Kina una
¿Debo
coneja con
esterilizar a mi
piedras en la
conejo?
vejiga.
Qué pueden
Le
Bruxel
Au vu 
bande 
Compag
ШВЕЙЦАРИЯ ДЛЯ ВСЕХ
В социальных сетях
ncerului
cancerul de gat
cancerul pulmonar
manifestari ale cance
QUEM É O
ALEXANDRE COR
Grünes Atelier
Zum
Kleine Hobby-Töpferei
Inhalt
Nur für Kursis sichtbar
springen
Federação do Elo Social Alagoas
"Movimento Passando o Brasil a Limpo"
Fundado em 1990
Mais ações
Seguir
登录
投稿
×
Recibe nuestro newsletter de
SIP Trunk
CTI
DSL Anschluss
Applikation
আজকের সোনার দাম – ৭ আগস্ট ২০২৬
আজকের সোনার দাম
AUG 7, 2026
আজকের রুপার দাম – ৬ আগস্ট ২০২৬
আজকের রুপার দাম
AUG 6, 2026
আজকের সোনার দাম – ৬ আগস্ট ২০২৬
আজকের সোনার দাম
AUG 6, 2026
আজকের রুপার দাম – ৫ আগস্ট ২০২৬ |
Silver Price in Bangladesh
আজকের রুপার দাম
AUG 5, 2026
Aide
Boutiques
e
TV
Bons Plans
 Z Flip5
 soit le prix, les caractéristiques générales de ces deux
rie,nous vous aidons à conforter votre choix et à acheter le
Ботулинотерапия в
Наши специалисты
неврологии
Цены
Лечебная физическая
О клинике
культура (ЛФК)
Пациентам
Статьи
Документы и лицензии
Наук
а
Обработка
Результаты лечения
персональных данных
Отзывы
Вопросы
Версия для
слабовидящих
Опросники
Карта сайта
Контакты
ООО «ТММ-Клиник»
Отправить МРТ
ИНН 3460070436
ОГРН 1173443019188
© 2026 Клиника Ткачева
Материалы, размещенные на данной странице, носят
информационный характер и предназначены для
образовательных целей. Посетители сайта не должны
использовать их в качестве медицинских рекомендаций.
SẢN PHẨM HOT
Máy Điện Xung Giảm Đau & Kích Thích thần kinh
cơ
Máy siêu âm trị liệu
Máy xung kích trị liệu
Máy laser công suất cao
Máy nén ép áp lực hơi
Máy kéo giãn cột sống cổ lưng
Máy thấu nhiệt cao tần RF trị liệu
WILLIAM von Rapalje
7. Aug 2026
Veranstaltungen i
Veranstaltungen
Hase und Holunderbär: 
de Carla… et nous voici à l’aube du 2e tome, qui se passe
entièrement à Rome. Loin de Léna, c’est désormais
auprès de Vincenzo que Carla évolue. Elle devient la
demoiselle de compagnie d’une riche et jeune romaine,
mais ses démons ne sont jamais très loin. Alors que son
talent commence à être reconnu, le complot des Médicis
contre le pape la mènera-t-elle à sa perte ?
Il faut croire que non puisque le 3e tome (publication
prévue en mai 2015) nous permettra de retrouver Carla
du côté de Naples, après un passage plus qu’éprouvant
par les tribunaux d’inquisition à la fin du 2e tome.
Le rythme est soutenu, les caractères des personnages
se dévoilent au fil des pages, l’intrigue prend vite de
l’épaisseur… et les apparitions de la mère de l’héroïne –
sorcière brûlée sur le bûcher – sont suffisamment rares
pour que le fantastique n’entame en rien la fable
== == ==
[Exercise]
Using the entries above, give again exactly the lines from the line holding "আজকের রুপার দাম – ৫ আগস্ট ২০২৬ |" through the line holding "rie,nous vous aidons". Include both end lines and nothing else.

[Expected output]
আজকের রুপার দাম – ৫ আগস্ট ২০২৬ |
Silver Price in Bangladesh
আজকের রুপার দাম
AUG 5, 2026
Aide
Boutiques
e
TV
Bons Plans
 Z Flip5
 soit le prix, les caractéristiques générales de ces deux
rie,nous vous aidons à conforter votre choix et à acheter le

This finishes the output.